02:17 are running as a part of our server and the tests that are running separate. So, we've got this onboarding test and here it's just going through the onboarding flow. If I scooch this over we can see first we click on login, then we click on create an account, we fill

02:35 in the email and we hit submit and then it's checking for our email. And that email right now we just log it to the terminal output. And so, there's no way for playwright to get access to that. And so, your job is to make it so that playwright can access that and

02:50 that's what we're doing in this exercise. So, once it gets access to that it actually goes to the URL, the verify URL and then it's able to fill out the whole process. So, other than the process of saving to disk and reading from disk and what you were going to be doing

03:09 to communicate across these process boundaries, there's not a lot of new learnings here. So, you can feel free to try and write this test yourself if you want to from scratch. But yeah, it's just pretty typical playwright test. The most important part of this is how

03:24 to communicate between these processes for this mocking. One important thing I want to just call out is that whenever you make a fake version of something during testing, you're losing confidence. You're poking a hole in the ship and you've got to patch that up before you start taking on water. There are definitely merits to mocking, but you've

03:43 got to do this judiciously. Otherwise, you'll just be testing your implementation which is a really, really bad place to be in. So, there's a bit of a fine line, but this is definitely one of those things that we want to have mocked and so we're going to be doing that in this exercise. So, have a good time with this one. Like I said, it's going to

04:03 be pretty quick, but I think that it's a really important topic and you're going to be continuing to work through this mocking stuff. I should also mention that playwright does have the capability of mocking out the network and it has actually really, really

04:19 cool things that you can do with mocking out network calls. The reason we're not using that is because in the Epic stack and in the Epic apps that we build, most of our requests that we want to actually mock are going to be server side anyway.
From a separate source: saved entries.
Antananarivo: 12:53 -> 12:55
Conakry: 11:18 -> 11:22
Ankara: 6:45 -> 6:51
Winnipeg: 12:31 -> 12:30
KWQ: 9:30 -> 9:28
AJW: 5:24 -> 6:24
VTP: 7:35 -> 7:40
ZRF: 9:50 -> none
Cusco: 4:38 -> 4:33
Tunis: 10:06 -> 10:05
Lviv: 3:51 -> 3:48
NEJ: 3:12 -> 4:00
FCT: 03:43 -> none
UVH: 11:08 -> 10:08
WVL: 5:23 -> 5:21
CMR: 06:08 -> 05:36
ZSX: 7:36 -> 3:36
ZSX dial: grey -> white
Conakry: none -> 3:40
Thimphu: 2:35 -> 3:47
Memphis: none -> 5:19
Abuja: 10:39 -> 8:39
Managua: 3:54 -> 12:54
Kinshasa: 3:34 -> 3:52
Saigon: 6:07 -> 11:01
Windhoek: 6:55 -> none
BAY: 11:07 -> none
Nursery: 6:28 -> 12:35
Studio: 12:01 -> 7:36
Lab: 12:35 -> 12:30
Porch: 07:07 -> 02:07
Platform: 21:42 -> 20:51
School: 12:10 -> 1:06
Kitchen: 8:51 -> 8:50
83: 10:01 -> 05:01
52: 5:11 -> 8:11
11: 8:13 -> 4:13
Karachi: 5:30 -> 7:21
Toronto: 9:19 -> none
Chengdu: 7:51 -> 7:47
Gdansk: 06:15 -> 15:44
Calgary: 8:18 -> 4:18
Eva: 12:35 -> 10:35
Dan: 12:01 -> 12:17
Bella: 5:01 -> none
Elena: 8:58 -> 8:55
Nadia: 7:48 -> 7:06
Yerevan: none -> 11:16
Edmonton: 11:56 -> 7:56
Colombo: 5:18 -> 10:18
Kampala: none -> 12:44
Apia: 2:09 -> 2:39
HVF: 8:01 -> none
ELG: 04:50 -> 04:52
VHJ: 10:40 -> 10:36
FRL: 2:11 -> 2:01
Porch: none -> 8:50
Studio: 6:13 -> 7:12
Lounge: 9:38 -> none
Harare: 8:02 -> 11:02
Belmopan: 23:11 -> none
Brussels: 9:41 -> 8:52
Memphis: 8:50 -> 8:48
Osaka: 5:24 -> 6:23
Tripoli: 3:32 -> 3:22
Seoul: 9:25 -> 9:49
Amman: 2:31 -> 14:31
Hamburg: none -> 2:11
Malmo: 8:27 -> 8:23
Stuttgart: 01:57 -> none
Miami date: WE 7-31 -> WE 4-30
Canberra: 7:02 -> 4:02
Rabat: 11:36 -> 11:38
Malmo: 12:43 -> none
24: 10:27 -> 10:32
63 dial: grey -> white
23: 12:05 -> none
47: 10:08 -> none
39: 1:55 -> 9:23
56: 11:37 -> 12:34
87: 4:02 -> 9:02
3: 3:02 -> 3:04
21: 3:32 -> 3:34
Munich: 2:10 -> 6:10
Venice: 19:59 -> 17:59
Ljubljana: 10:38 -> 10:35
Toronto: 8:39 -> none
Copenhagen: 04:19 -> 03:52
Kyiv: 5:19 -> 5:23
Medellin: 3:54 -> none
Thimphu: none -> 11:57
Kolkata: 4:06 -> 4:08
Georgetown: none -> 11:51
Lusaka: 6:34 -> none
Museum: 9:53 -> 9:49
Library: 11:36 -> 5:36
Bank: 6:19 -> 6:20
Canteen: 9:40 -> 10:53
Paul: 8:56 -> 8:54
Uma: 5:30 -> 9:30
And so, we're not going

04:37 to be actually making or using playwrights request interception APIs. Feel free to look those up if you ever need to integrate with a third party that you have to do it a client side integration or something. But for the most part, you're just going to be doing those

04:53 integration server side and so we'll use MSW on the server and it works great. However, if you did ever want to test like what happens if my server doesn't respond, then that's certainly something that you could do via the playwright APIs for that. Okay, I think that's everything you need to know for this very quick exercise. Have a good time and

05:12 we'll see you when you're done.